La educación sentimental que han recibido los jóvenes en América Latina se ha dado a través de la televisión o escuchando los mensajes de diversos géneros musicales, como la balada, el tango, la ranchera, el vallenato o el reguetón, nos dice en su último número la revista Arcadia, en una serie de ensayos originales e importantes para entender la mentalidad y el comportamiento de los grupos sociales.
Este es un tema tan interesante que uno se queda con las ganas del plato principal después de tan buen abrebocas. Porque, sin mucho esfuerzo adicional, la edición de Arcadia pudo haber sido un poco más erudita si hubiese integrado estos ensayos en el marco de una discusión conceptual del amor, como la que la misma revista presenta, unas páginas más atrás, con la entrevista al sociólogo polaco Zygmunt Bauman, autor de conceptos novedosos para entender la sociedad contemporánea, como los de modernidad líquida y amor líquido. Es una lástima que no haya realizado este ejercicio, porque es muy claro que, por ejemplo, la balada o el bolero son la versión de amor y de romance de la vieja sociedad machista y sólida —en el sentido de Bauman—, en tanto los mensajes del reguetón son claramente la versión líquida del amor, en donde la mujer ya no está subordinada al hombre, las oportunidades para los géneros ya están más equilibradas y las mujeres se conectan o desconectan en sus relaciones con la misma facilidad con que lo hacen los hombres.

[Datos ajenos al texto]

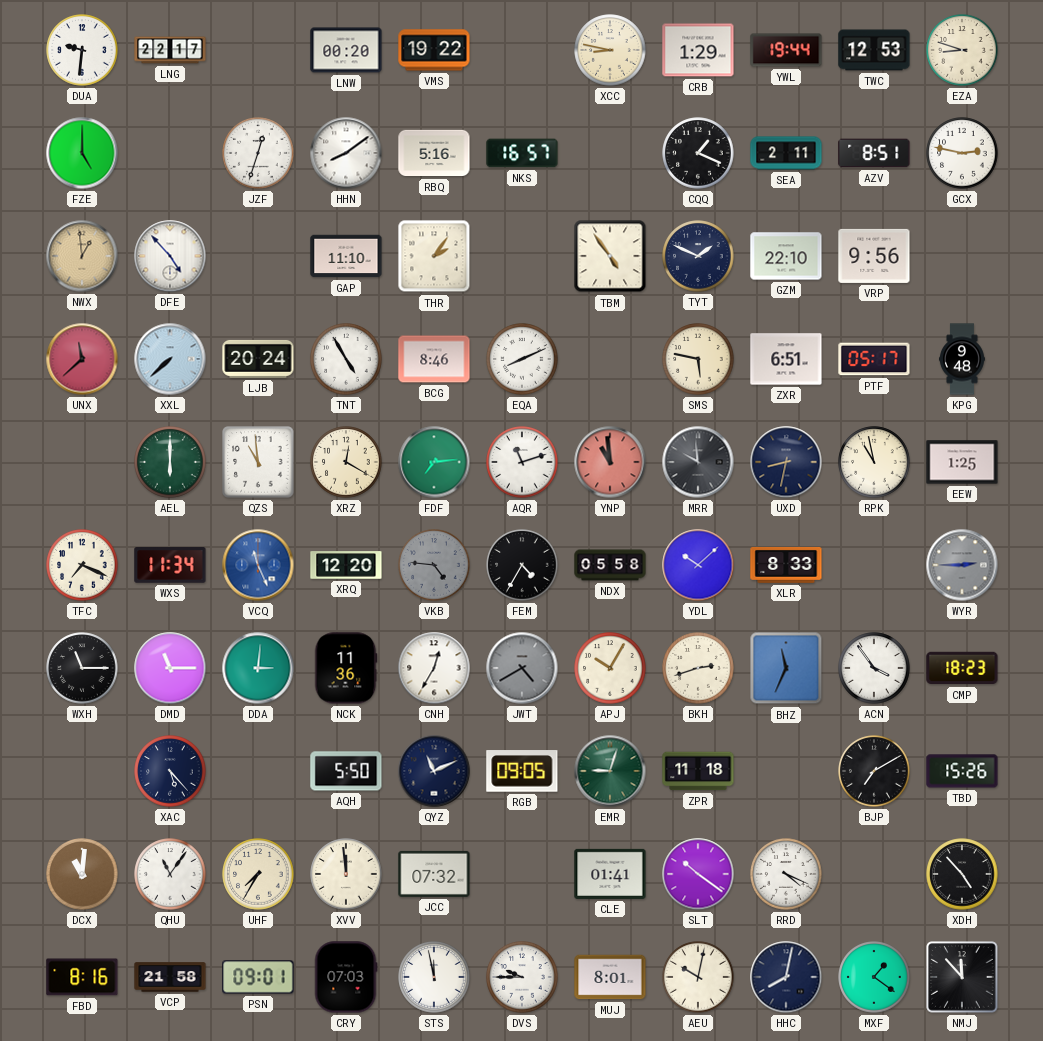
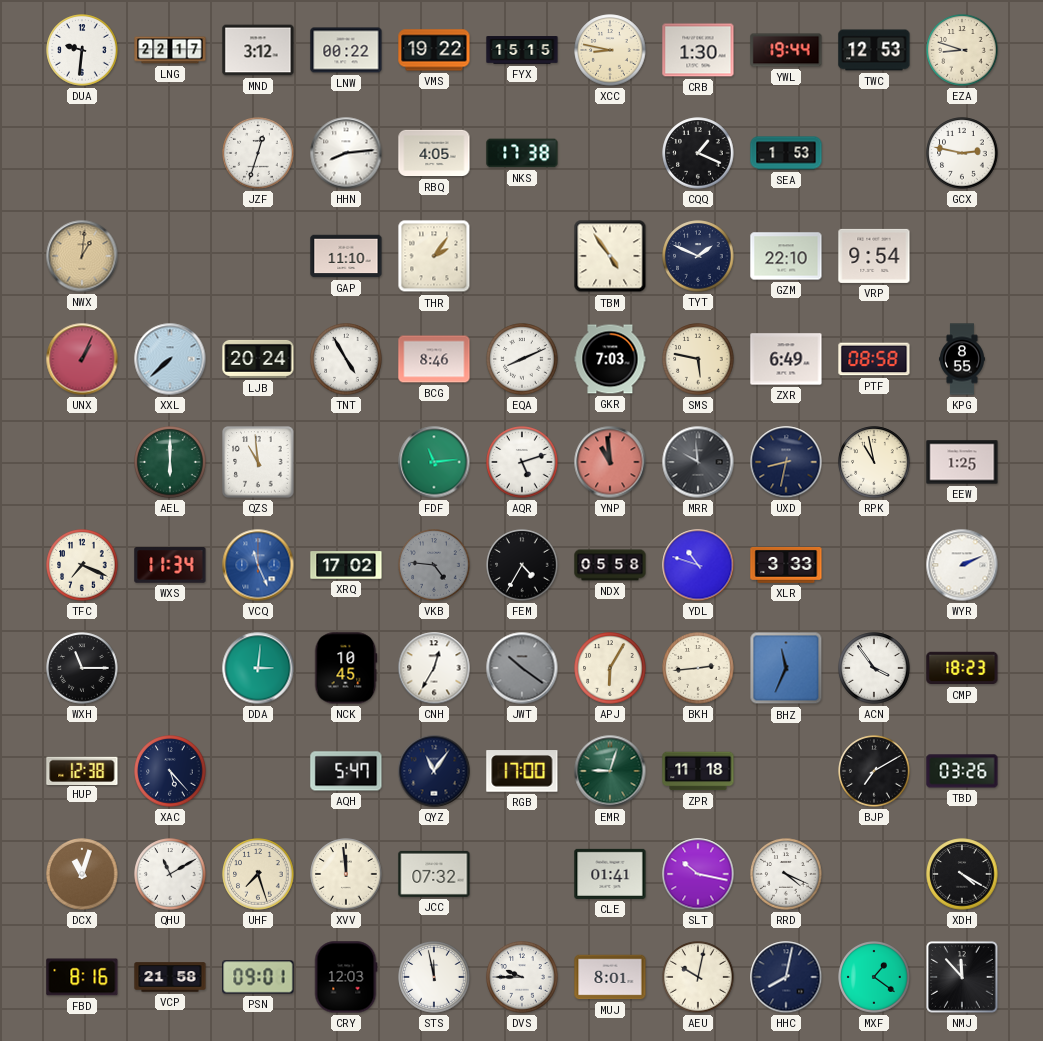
MND: none -> 3:12
LNW: 00:20 -> 00:22
FYX: none -> 15:15
CRB: 1:29 -> 1:30
FZE: 5:00 -> none
HHN: 8:09 -> 8:14
RBQ: 5:16 -> 4:05
NKS: 16:57 -> 17:38
SEA: 2:11 -> 1:53
AZV: 8:51 -> none
NWX: 12:59 -> 1:01
DFE: 4:53 -> none
VRP: 9:56 -> 9:54
UNX: 11:38 -> 1:04
GKR: none -> 7:03
ZXR: 6:51 -> 6:49
PTF: 05:17 -> 08:58
KPG: 9:48 -> 8:55
XRZ: 12:20 -> none
FDF: 7:14 -> 11:14
AQR: 11:12 -> 5:12
XRQ: 12:20 -> 17:02
YDL: 10:08 -> 10:48
XLR: 8:33 -> 3:33
WYR: 2:45 -> 2:11
WYR dial: grey -> white
DMD: 11:15 -> none
NCK: 11:36 -> 10:45
JWT: 4:40 -> 10:21
APJ: 10:05 -> 6:05
BKH: 2:42 -> 2:44
HUP: none -> 12:38
AQH: 5:50 -> 5:47
QYZ: 11:11 -> 11:06
RGB: 09:05 -> 17:00
TBD: 15:26 -> 03:26
DCX: 11:01 -> 11:03
QHU: 11:06 -> 11:10
UHF: 7:35 -> 7:27
SLT: 10:21 -> 10:17
XDH: 4:53 -> 4:20
CRY: 07:03 -> 12:03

El ensayo sobre el papel de la televisión también pudo ser un buen abrebocas para analizar en profundidad el papel que ha jugado este medio entre nosotros, no sólo con relación a la educación sentimental, sino en el marco de la educación general, la formación de valores y el carácter de la gente. Este es un tema importantísimo y muy descuidado por nuestros políticos, académicos y formadores de opinión. Y, como pocos, el Homo videns, del filósofo político italiano Giovanni Sartori, podría ser un marco de referencia para efectuar este ejercicio. Según algunos demasiado apocalíptico, Sartori es muy convincente en argumentar que la televisión está, en alguna medida, desnaturalizando al ser humano de su capacidad simbólica, al hacer primar lo visible sobre lo inteligible. Para Sartori, la televisión es mucho más que un instrumento de comunicación, pues se ha convertido en la parte más importante del proceso de formación de los niños y adolescentes —lo que los antiguos griegos llamaron un paideia—, por el simple hecho de que los niños ven la televisión durante horas y horas, antes de aprender a leer y escribir. Así, el niño formado en la imagen se reduce a ser una persona que no lee, débil en vocabulario cognoscitivo y para entender palabras abstractas que no tienen correlato en cosas visibles cuyo significado no se puede trasladar ni traducir en imágenes. Los niños así formados se convierten en adultos ignorantes del saber transmitido por la lectura escrita. Los adultos siguen siendo una especie de videoniños, empobrecidos y marcados por una atrofia cultural —muchos sólo ven telenovelas— y, por supuesto, atrofiados también como ciudadanos y convertidos en marionetas manipulables por quienes controlan la videocultura y, sobre todo, la videopolítica. Qué bueno sería que, más pronto que tarde, este buen abrebocas de Arcadia se convirtiera en un plato principal de debate a nivel nacional.